I should start by saying I'm a fan of Nina Conti and her act. To put that into context, I'll copy and paste a review I once made for her live stand up Talk To The Hand here;
'Tom's daughter consistently does the impossible; reminds us that the humble vent act, when done right, can not only be a thing of joy and entertainment and very funny but can also be wonderfully subversive and irreverent too.
Needless to say Nina does it right. Seriously there are times when she is addressing the audience, thinking up material on her feet, that you forget the character she has her hand up isn't actually a separate entity in this 'double act', reacting for itself. And that's really no mean feat at all.'
I'm also a big fan of the unique legend that was Ken Campbell; the bushy eyebrowed theatrical subversive, playwright, actor, comedian and all round eccentric, the man turned down for the role of the 7th Doctor Who as he was deemed too dangerous to play a children's hero (for shame!) and the part went instead to his more palatable protege Sylvester McCoy. He was truly a man only these isles could create and when he died in 2008 we lost a true visionary and one off. Ken was Nina's mentor and her lover, a fractious yet intensively loving relationship having developed secretly between the pair when she was in her twenties and he was almost 60. He died just as she summoning up the courage to tell him her plans to quit the vent act he encouraged her to undertake. Now, I'm fascinated by this odd spring/autumn relationship and so, when I heard that Nina had made a documentary that explored what Ken meant to her as both a person and a performer via an odyssey to Kentucky for a ventriloquist convention, I was naturally eager to watch it.
"I was planning to do something in his lifetime and I ended up doing something after it. It's really annoying"
That comment from a teary eyed and understandably rueful Nina comes during one of the film's highlights; a strange conversation she instigates about her relationship with Ken between herself and her puppet Monkey. Watching a woman visibly welling up as she essentially talks to her puppett as if it were a separate entity ( like an interviewer or perhaps more tellingly a counsellor) about her regrets regarding the relationship and the heartache she feels in knowing that she has just one small piece of video footage to remember their time together is extremely poignant and affecting.

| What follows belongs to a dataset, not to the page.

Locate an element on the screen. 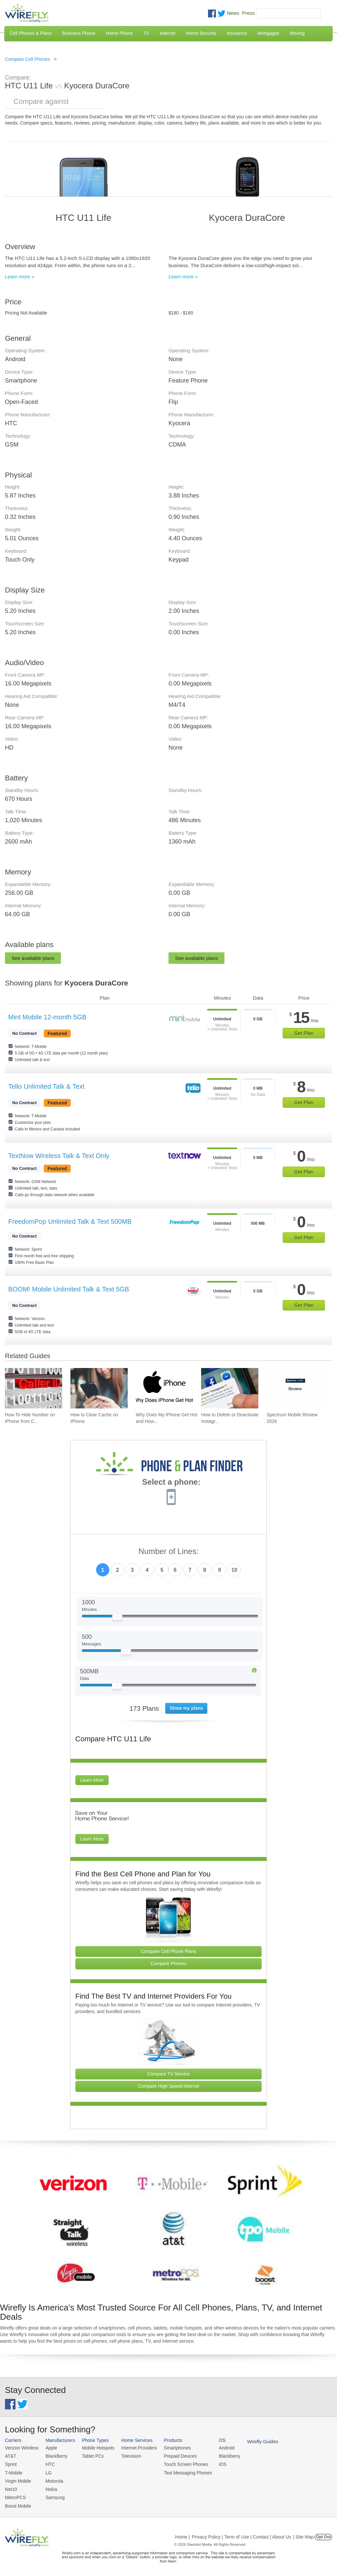 This screenshot has width=337, height=2576. Television is located at coordinates (127, 2455).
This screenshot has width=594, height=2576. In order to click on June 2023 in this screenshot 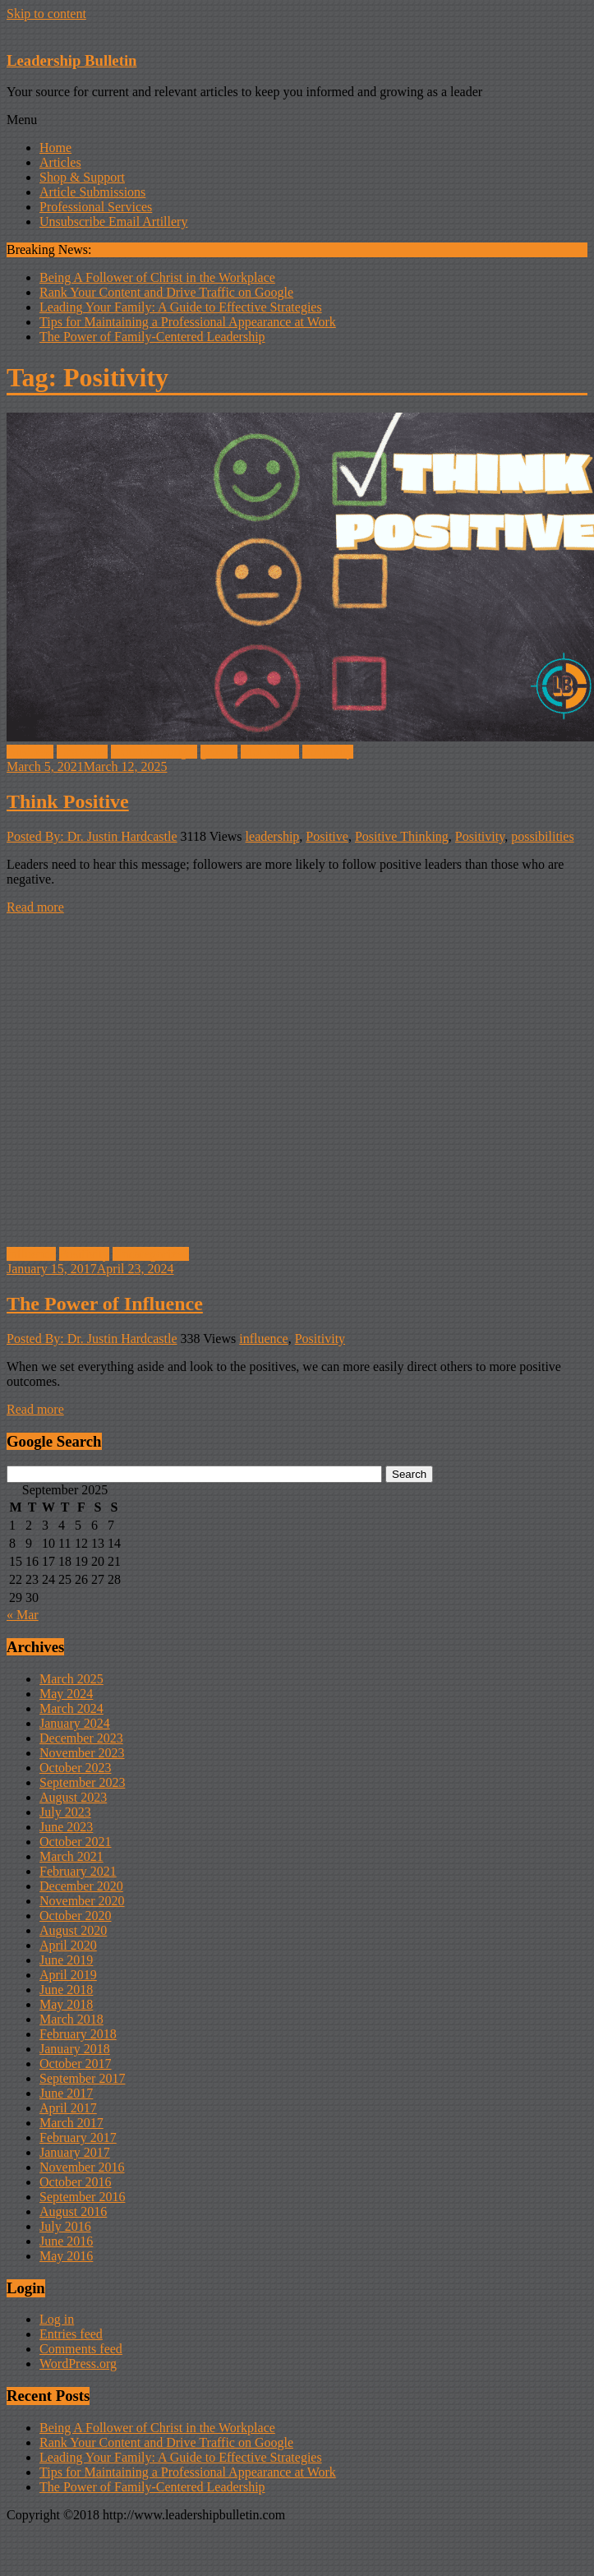 , I will do `click(66, 1827)`.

There are a few heart tugging scenes like this, including one of Nina visiting Ken's monument in a forest and breaking down before it, as well as several somewhat unsettling bittersweet conversations that she has with an array of both her and Ken's puppets, including most affectingly of all, the one modelled after Ken himself with which she conducts a seance through at one point.

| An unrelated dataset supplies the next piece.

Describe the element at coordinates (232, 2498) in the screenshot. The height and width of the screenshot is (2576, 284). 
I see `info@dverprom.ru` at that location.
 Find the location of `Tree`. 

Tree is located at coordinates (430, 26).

As you can probably guess, the documentary is not afraid to traverse dark terrain and as such, it's not always an easy watch. Equally, it's clearly not an easy experience for her either; as a performer who clearly thinks on her feet it's obvious she doesn't always seem to know what the puppet is going to say until it is out there, and she never ever allows herself room to hide. Her secrets are laid bare in a painfully honest and revealing way, including her discussing an abortion and the possibility that her puppet Monkey purchased 7 months later was in fact some kind of substitute. In confronting this notion, she forces herself into a staged event which sees Monkey run over in a road traffic accident, which seems to cause her genuine pain and grief as she is made to consider her true feelings.
What is ultimately clear from this film is that Nina's drive and ambition in the entertainment field she has chosen stems from Ken himself and that he still casts a long shadow across all aspects of her life even to this day. That said, this pilgrimage does appear to have exorcised some demons, noticeably in her leaving behind one of Ken's puppets at Vent Haven, the home for bereaved puppets and giving the Ken modelled one to a young American boy in the closing credits. It's something of an honour to witness a form of therapy masquerading as entertainment, because that is what this is.

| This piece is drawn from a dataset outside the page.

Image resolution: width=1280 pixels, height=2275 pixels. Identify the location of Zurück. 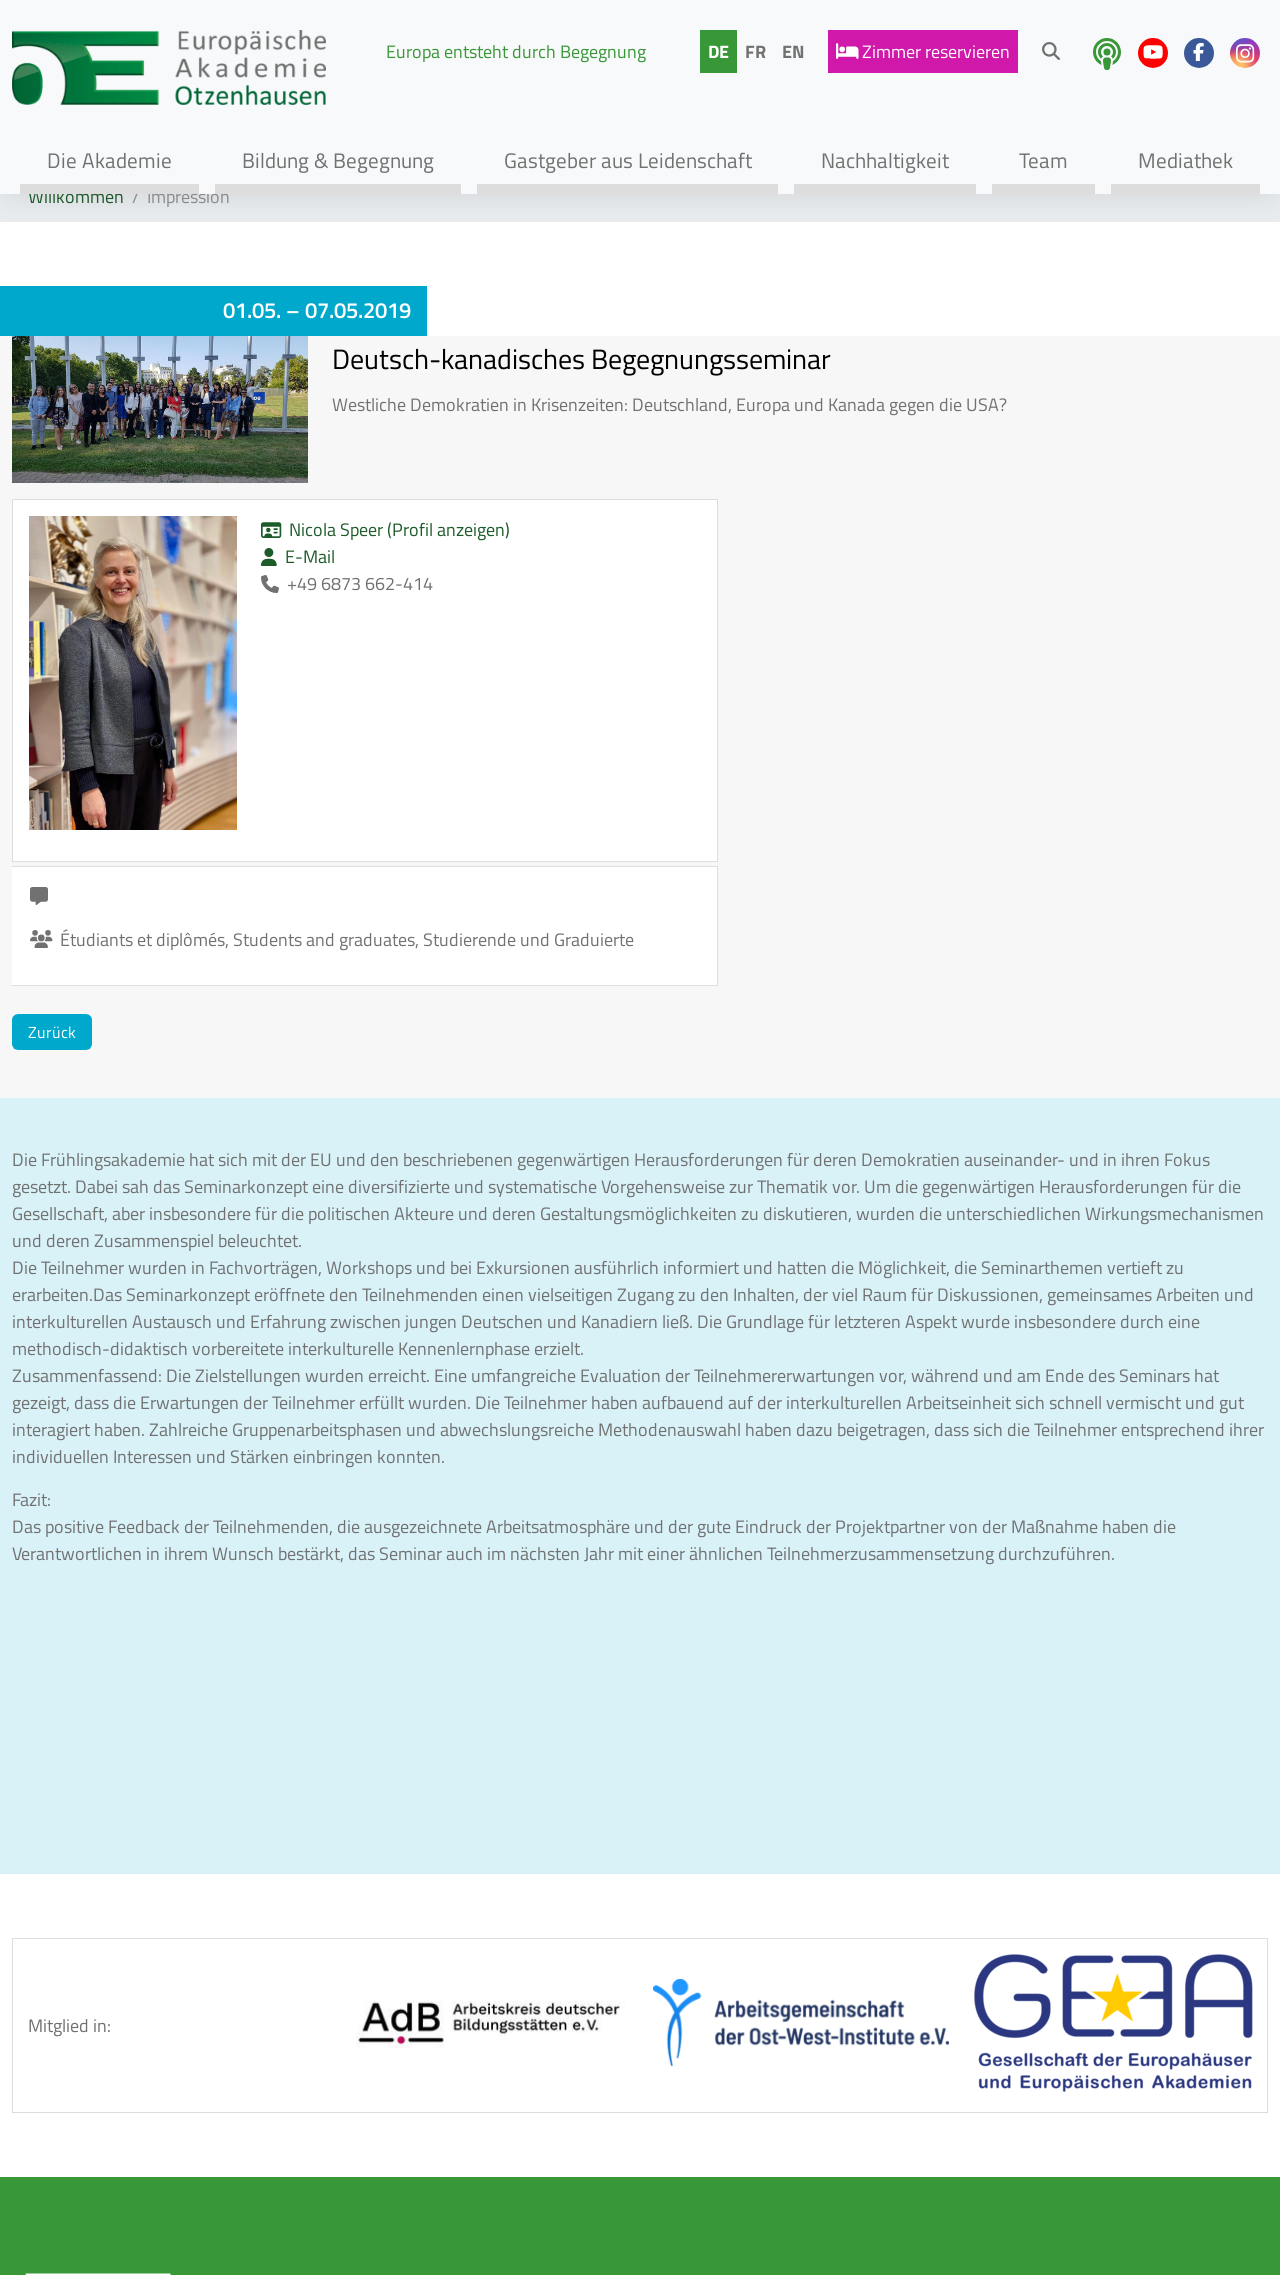 (52, 760).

Her Master's Voice is a little flawed - its seemingly made for TV constraints mean a time limit of one hour and the occasional uneven tone and cul de sac in terms of what Nina is actually feeling. Nevertheless it is a memorable production; at once deeply strange, uneasy, poignant and thought provoking as well as very funny and engaging. It has a real flavour of what goes on behind the curtain and the old notion of the tears of a clown. It's a deeply personal film to Nina but also, like Ken himself, it's a true one off.
Trust me, watch this and you'll really feel emotionally for puppets. No mean feat indeed.